What I Wish I Knew Before Boarding the Galapagos Vision

By valerie on

Like many backpackers visiting Ecuador on our South America trip, we wanted to get to the Galapagos. The prices are pretty forbidding for the most part, but we’d heard and read in our Lonely Planet that it is sometimes possible to find last minute deals on boats that aren’t quite full.

We found one such deal (online), and the timing was right but we couldn’t help worrying that the price was too good to be true. After reading reviews of the Galapagos Vision online, we decided to proceed but took with us our low expectations. And while the trip itself was fantastic – we saw all we wanted to see and more of the islands and its famous wildlife – there were are few things we wish we’d know before boarding.

These few things would have helped us prepare for the trip ahead, to couch our expectations a little. If you have found this blog because you are thinking of sailing with the Vision, here is what we wish we knew:

Cabins are not assigned. When we booked with our last minute travel agent, we had checked out the layout of the boat and we requested a specific cabin – double bed with a shower on the Starboard side. (The port side is accessed through the kitchen, the middle double cabin has no shower and the stern cabins are twin beds). Our agent said he would pass along our request but said it would not be a problem. When we boarded the boat we discovered that the cabins were not assigned and we had to awkwardly discuss who would get which cabin. It was incredibly uncomfortable to lobby for one of the shower cabins with people you were about to spend 8-days at sea with. We ended up apologetically taking the port side…which turned out to have its own issues.

Cabins are not equal. Every cabin has its issues (with the exception of the starboard/forward cabin – which is the best). Our cabin had a rotten egg smell mixed with the petrol smell from the noisy generator right beside the room. The middle cabin is very short (even a 5’3” passenger could not stand up) and has no shower. The back two cabins have staggered bunks (and being a couple does not guarantee you will not end up here depending on how many couples are on board). The biggest issue was that these two back cabins are right over the motor of the boat. Being a sailboat, you might not think this a problem, but they run the motor even when the sail is up. Much of the transiting between islands happens at night and several of the tenants found that sleep was impossible with the motor going – both fumes and noise drove them to sleep on deck.

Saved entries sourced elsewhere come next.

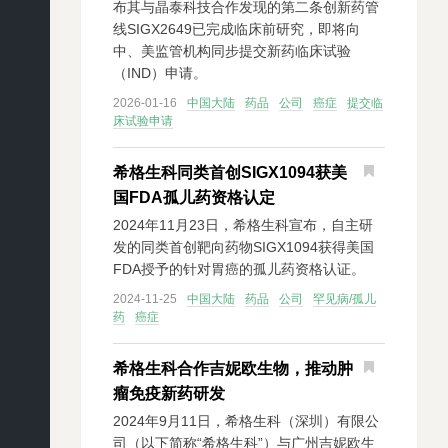
布其与晶泰科技合作发现的第二条创新药管
线SIGX2649已完成临床前研究，即将向
中、美监管机构同步提交新药临床试验
（IND）申请。
2026-01-16
中国大陆
药品
公司
癌症
提交临
床试验申请
希格生科同类首创SIGX1094获美
国FDA孤儿药资格认定
2024年11月23日，希格生科宣布，自主研
发的同类首创靶向药物SIGX1094获得美国
FDA授予的针对胃癌的孤儿药资格认证。
2024-11-25
中国大陆
药品
公司
罕见病/孤儿
药
癌症
希格生科合作吉妮欧生物，推动肿
瘤免疫新药研发
2024年9月11日，希格生科（深圳）有限公
司（以下简称“希格生科”）与广州吉妮欧生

A private cabin is not private. On a small boat with 16 passengers (10 guests and 6 crew) every single inch of the vessel has a purpose – including those inches that reside within the boundaries of your room. So, for example, if the chef needs to pump out some of the water, he has to enter the cabin’s bathroom to do the job…even if you happen to be showering at the time. Uh, yeah…that happened! The crew appears to help themselves to rooms whenever needed, and while the rooms are cleaned twice everyday – you have to wonder what else is going on when you find a crew shirt in your room.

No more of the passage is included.